Ceremonial by Carly Joy Miller

— Logan February

Ceremonial is a frightful and thoroughly delightful collection of poems. Carly Joy Miller’s debut vibrates with restlessness, with aliveness, the churnings of the spirit. In this cruel and sacred landscape, the poet’s fluid narrative leaps towards and away from God and pain, music and longing—all with such agility that Ilya Kaminsky refers to her poetics as “the sensual art of speaking in tongues.”

Cover features an illustration of a girl sitting atop a swan with a book upon her lap.
Orison Books  |  2018  |  104 pp

Truly, Miller works everything up to a spirited dance, a disclosure of an otherworldly humanity. In Ceremonial, the body is a mere costume for the self, and the self is a beast of desire. Desire itself is at the core of the work. But despite the wildness of its wanting, Ceremonial remains light and airy with the most elegant lyricism, even at its most animalistic moments: “Nothing delights me more / than his horns. // How they rouge me.”

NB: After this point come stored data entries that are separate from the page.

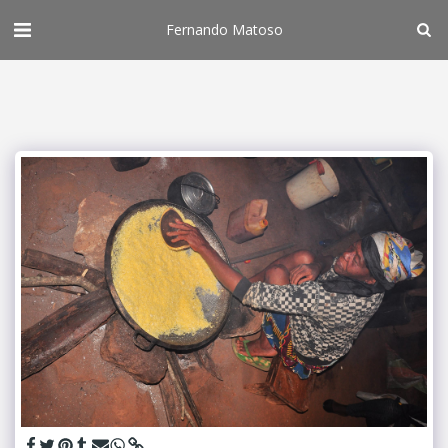
Fernando Matoso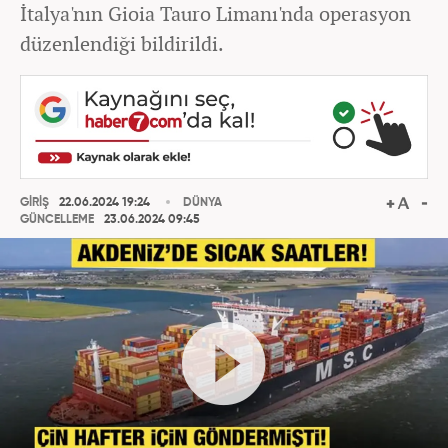
İtalya'nın Gioia Tauro Limanı'nda operasyon
düzenlendiği bildirildi.
GİRİŞ
22.06.2024 19:24
DÜNYA
GÜNCELLEME
23.06.2024 09:45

The world in this volume is bountiful with horned beasts; a fairytale in which the children don’t always make it out of the woods. The speaker, in her candid manner, tells us: “There are always killings in the quiet / line of trees.” This is the world that has formed our speaker and given her her grit, her bravado. In ‘Girl Gone Vile: Portrait,’ she asserts that it is “A kind of winning, to be the big bright bitch full of darkness.”

And full of darkness she is. In the collection’s first poem, the speaker confides: “My head / is a grief // prison.” And the reader is allowed to witness her coping mechanism, her search for music in every little thing. Miller brings melody to anxieties, to fears, to longings. It is this lyrical element that creates such a lush accessibility to the spirituality of the world in Ceremonial. In ‘Nightshift As Slaughter,’ she writes:

Dark laughter
behind me—these steps, these paws,
I know them all. Amen for fright,
the gaudy shriek. The gauze
of new hair over me, amen.

All of the shapeshifting in Ceremonial makes it an astounding artifact of human becoming. There is a sense of constant motion that makes the reader feel connected to Nature, and Miller’s not shy of making her emotions into living things. One poem vulnerably opens: “How ugly I’ve grown / into a forgetfulness.”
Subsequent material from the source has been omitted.